You are viewing a plain text version of this content. The canonical link for it is here.
Posted to user@hive.apache.org by Pau Tallada <ta...@pic.es> on 2020/10/23 13:39:17 UTC
SMB joins not working on partitioned queries

Hi all,

I'm trying to understand (for the last months) why SMB joins (the most
efficient ones) are unable to work with partitions.
All my being tells me it should work but, it doesn't. I would really,
really, (really!) appreciate any insights on this problem.

First, the working example without partitions. I create two tables ("a",
and "b"), same clustering, sorting and number of buckets.

CREATE TABLE a (key STRING, value1 INT)
CLUSTERED BY (key) SORTED BY (key ASC) INTO 4 BUCKETS
STORED AS ORC;

INSERT INTO a VALUES ("a", 1), ("b", 2), ("c", 3), ("d", 4);

CREATE TABLE b (key STRING, value2 FLOAT)
CLUSTERED BY (key) SORTED BY (key ASC) INTO 4 BUCKETS
STORED AS ORC;

INSERT INTO b VALUES ("a", 1.1), ("b", 2.2), ("c", 3.3), ("d", 4.4);

Then I join both of them with SMB enabled and it does a Merge Join in a
single Map stage, as expected:

SET hive.auto.convert.join=true;
SET hive.auto.convert.join.noconditionaltask=true;
SET hive.auto.convert.join.noconditionaltask.size = 1;
SET hive.optimize.bucketmapjoin=true;
SET hive.optimize.bucketmapjoin.sortedmerge=true;
EXPLAIN
SELECT a.key, a.value1, b.value2
FROM a JOIN b ON a.key=b.key;

Stage-0
  Fetch Operator
    limit:-1
    Stage-1
      Map 2
      File Output Operator [FS_10]
        Select Operator [SEL_9] (rows=16 width=93)
          Output:["_col0","_col1","_col2"]

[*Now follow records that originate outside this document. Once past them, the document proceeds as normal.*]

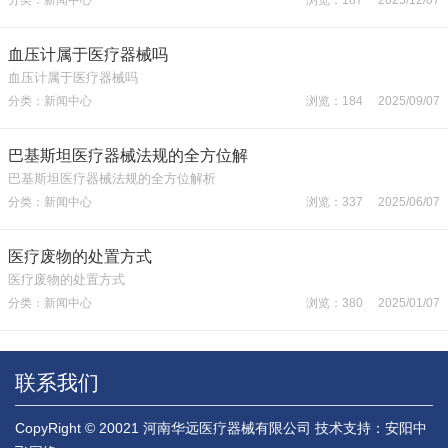
血压计属于医疗器械吗
血压计属于医疗器械吗
分类：新闻中心
浏览：184 2025/09/07
巴基斯坦医疗器械法规的全方位解
巴基斯坦医疗器械法规的全方位解析
分类：新闻中心
浏览：337 2025/06/07
医疗废物的处置方式
医疗废物的处置方式
分类：新闻中心
浏览：380 2025/01/07
联系我们
CopyRight © 20021 河南华远医疗器械有限公司
技术支持：安阳中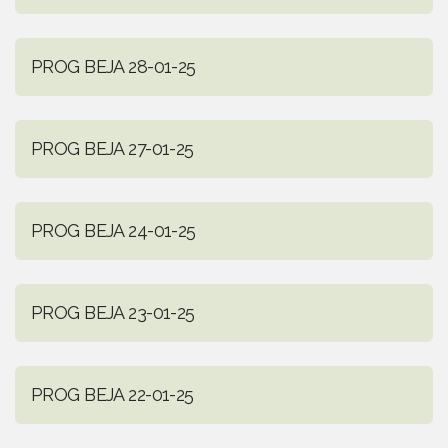
PROG BEJA 28-01-25
PROG BEJA 27-01-25
PROG BEJA 24-01-25
PROG BEJA 23-01-25
PROG BEJA 22-01-25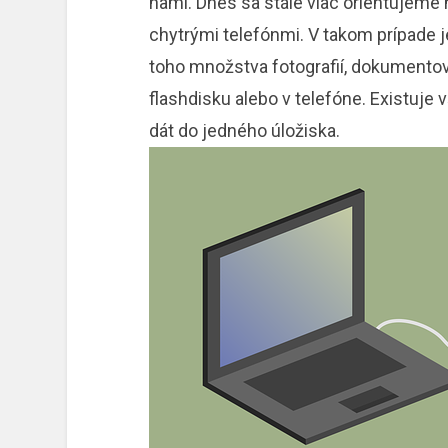
nami. Dnes sa stále viac orientujeme
chytrými telefónmi. V takom prípade 
toho množstva fotografií, dokumentov a
flashdisku alebo v telefóne. Existuje
dát do jedného úložiska.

*     ===> Merge Join Operator [MERGEJOIN_25] (rows=16 width=93) <===*
      Conds:SEL_2._col0=SEL_5._col0(Inner),Output:["_col0","_col1","_col3"]
          <-Select Operator [SEL_2] (rows=8 width=89)
              Output:["_col0","_col1"]
              Filter Operator [FIL_13] (rows=8 width=89)
                predicate:key is not null
                TableScan [TS_0] (rows=8 width=89)
                  tallada@a
,a,Tbl:COMPLETE,Col:COMPLETE,Output:["key","value1"]
          <-Select Operator [SEL_5] (rows=8 width=89)
              Output:["_col0","_col1"]
              Filter Operator [FIL_14] (rows=8 width=89)
                predicate:key is not null
                TableScan [TS_3] (rows=8 width=89)
                  tallada@b
,b,Tbl:COMPLETE,Col:COMPLETE,Output:["key","value2"]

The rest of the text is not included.